Do NOT open public issues for security bugs.

• Preferred: GitHub Security Advisory — https://github.com/biglinux/biglinux-webapps/security/advisories/new
• Backup: email security@biglinux.com.br (PGP key on keys.openpgp.org, fingerprint TBD)

Include: affected version, reproduction steps, impact, suggested fix (optional).
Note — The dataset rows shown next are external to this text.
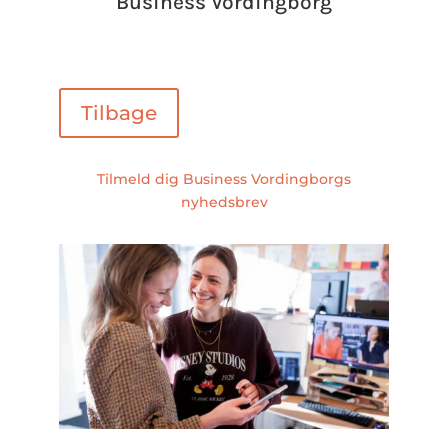
Business Vordingborg
Tilbage
Tilmeld dig Business Vordingborgs
nyhedsbrev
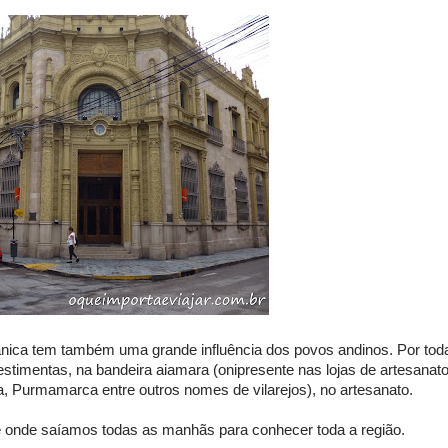
pânica tem também uma grande influência dos povos andinos. Por tod
estimentas, na bandeira aiamara (onipresente nas lojas de artesanat
a, Purmamarca entre outros nomes de vilarejos), no artesanato.
nde saíamos todas as manhãs para conhecer toda a região.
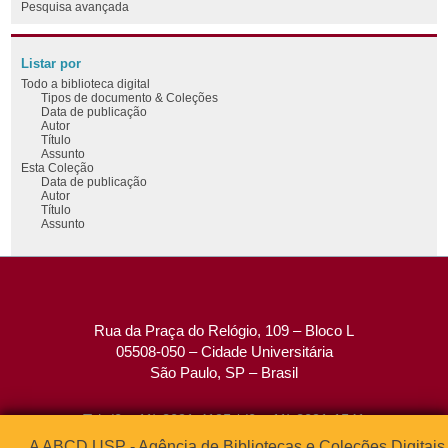
Pesquisa avançada
Listar por
Todo a biblioteca digital
Tipos de documento & Coleções
Data de publicação
Autor
Título
Assunto
Esta Coleção
Data de publicação
Autor
Título
Assunto
Rua da Praça do Relógio, 109 – Bloco L
05508-050 – Cidade Universitária
São Paulo, SP – Brasil
Tel: (0xx11) 3091-4195 / (0xx11) 3091-1541
Fax: (0xx11) 3091-1567
A ABCD USP - Agência de Bibliotecas e Coleções Digitais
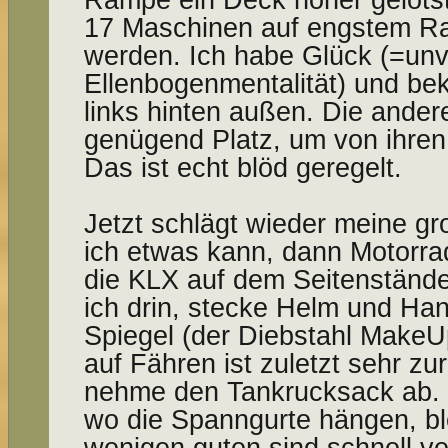
17 Maschinen auf engstem 
werden. Ich habe Glück (=un
Ellenbogenmentalität) und b
links hinten außen. Die ande
genügend Platz, um von ihren
Das ist echt blöd geregelt.
Jetzt schlägt wieder meine g
ich etwas kann, dann Motorrad
die KLX auf dem Seitenstände
ich drin, stecke Helm und Ha
Spiegel (der Diebstahl MakeU
auf Fähren ist zuletzt sehr z
nehme den Tankrucksack ab. 
wo die Spanngurte hängen, bl
wenigen guten sind schnell ve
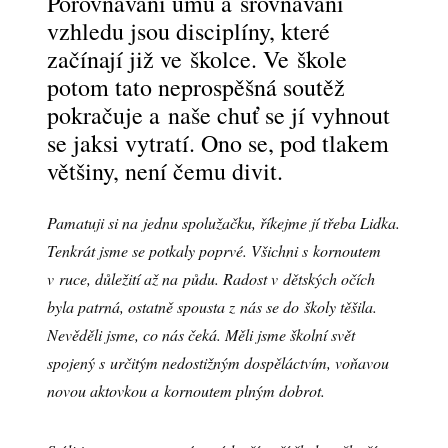
Porovnávání umu a srovnávání
vzhledu jsou disciplíny, které
začínají již ve školce. Ve škole
potom tato neprospěšná soutěž
pokračuje a naše chuť se jí vyhnout
se jaksi vytratí. Ono se, pod tlakem
většiny, není čemu divit.
Pamatuji si na jednu spolužačku, říkejme jí třeba Lidka.
Tenkrát jsme se potkaly poprvé. Všichni s kornoutem
v ruce, důležití až na půdu. Radost v dětských očích
byla patrná, ostatně spousta z nás se do školy těšila.
Nevěděli jsme, co nás čeká. Měli jsme školní svět
spojený s určitým nedostižným dospěláctvím, voňavou
novou aktovkou a kornoutem plným dobrot.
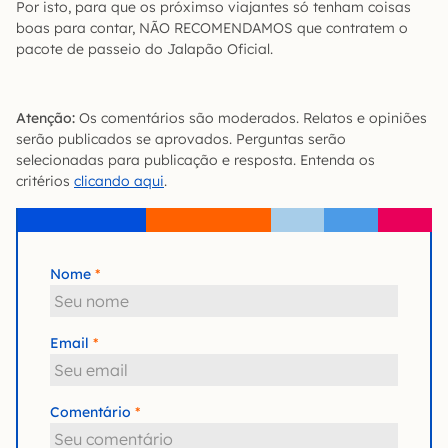
Por isto, para que os próximso viajantes só tenham coisas
boas para contar, NÃO RECOMENDAMOS que contratem o
pacote de passeio do Jalapão Oficial.
Atenção:
Os comentários são moderados. Relatos e opiniões
serão publicados se aprovados. Perguntas serão
selecionadas para publicação e resposta. Entenda os
critérios
clicando aqui
.
Nome
Email
Comentário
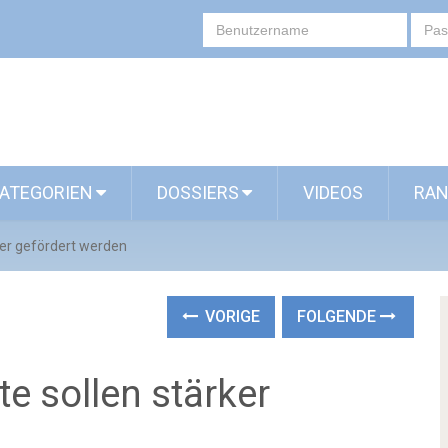
ATEGORIEN
DOSSIERS
VIDEOS
RAN
ker gefördert werden
VORIGE
FOLGENDE
e sollen stärker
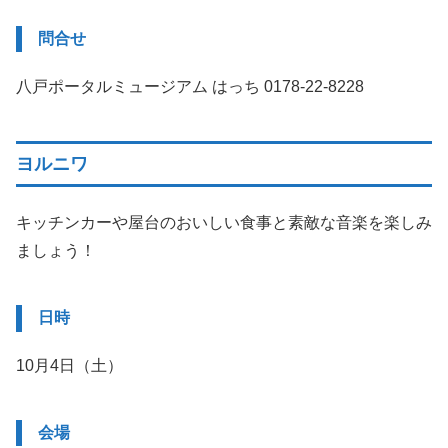
問合せ
八戸ポータルミュージアム はっち 0178-22-8228
ヨルニワ
キッチンカーや屋台のおいしい食事と素敵な音楽を楽しみ
ましょう！
日時
10月4日（土）
会場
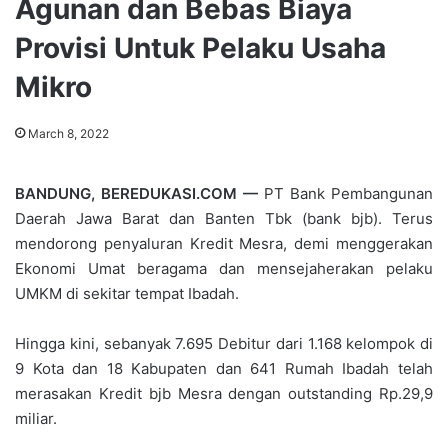
Agunan dan Bebas Biaya
Provisi Untuk Pelaku Usaha
Mikro
March 8, 2022
BANDUNG, BEREDUKASI.COM —
PT Bank Pembangunan
Daerah Jawa Barat dan Banten Tbk (bank bjb). Terus
mendorong penyaluran Kredit Mesra, demi menggerakan
Ekonomi Umat beragama dan mensejaherakan pelaku
UMKM di sekitar tempat Ibadah.
Hingga kini, sebanyak 7.695 Debitur dari 1.168 kelompok di
9 Kota dan 18 Kabupaten dan 641 Rumah Ibadah telah
merasakan Kredit bjb Mesra dengan outstanding Rp.29,9
miliar.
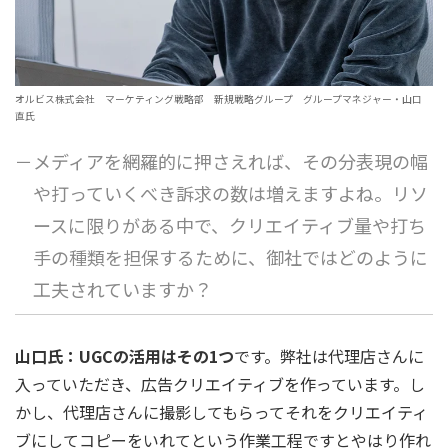
オルビス株式会社 マーケティング戦略部 新規戦略グループ グループマネジャー・山口
直氏
－メディアを網羅的に押さえれば、その分表現の幅
や打っていくべき訴求の数は増えますよね。リソ
ースに限りがある中で、クリエイティブ量や打ち
手の種類を担保するために、御社ではどのように
工夫されていますか？
山口氏：UGCの活用はその1つ
です。弊社は代理店さんに
入っていただき、広告クリエイティブを作っています。し
かし、代理店さんに撮影してもらってそれをクリエイティ
ブにしてコピーをいれてという作業工程ですとやはり作れ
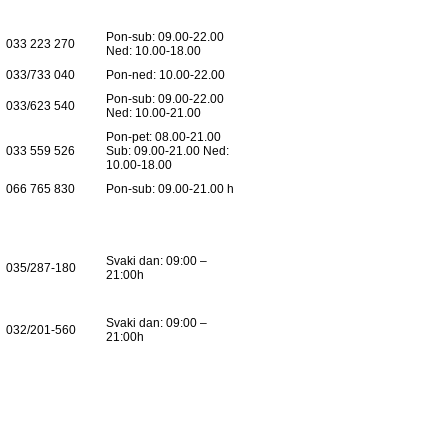
Pon-sub: 09.00-22.00
033 223 270
Ned: 10.00-18.00
033/733 040
Pon-ned: 10.00-22.00
Pon-sub: 09.00-22.00
033/623 540
Ned: 10.00-21.00
Pon-pet: 08.00-21.00
033 559 526
Sub: 09.00-21.00 Ned:
10.00-18.00
066 765 830
Pon-sub: 09.00-21.00 h
Svaki dan: 09:00 –
035/287-180
21:00h
Svaki dan: 09:00 –
032/201-560
21:00h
• WebView sandbox flags (no host filesystem access, no node integration)
• Per-app profile dir isolation (cookies, storage, cache scoped per webapp)
• URL validation against allowlist scheme (https://, no file://, no javascript:)
• Atomic JSON profile/state write via tmp-file + rename (crash-mid-rename safe; crates/webapps-viewer/src/window/permissions/mod.rs, crates/webapps-manager/src/service/repository.rs)
• Icon download path canonicalization (no traversal into XDG dirs)
• Subprocess argv terminator on launcher invocations

• Bugs reproducible only with non-default debug builds (RUSTFLAGS=-C debug-assertions)
• Issues in third-party deps without exploitable path through this code (report upstream)
• Self-XSS, social engineering
• DoS via resource exhaustion below documented limits (see INVARIANTS.md budgets)

Coordinated. CVE requested when applicable. Credit in CHANGELOG + release notes. 90-day default embargo unless severity dictates faster public.

See INVARIANTS.md for the enforced contract (subprocess argv, path canonicalization, FFI lifetimes, etc.).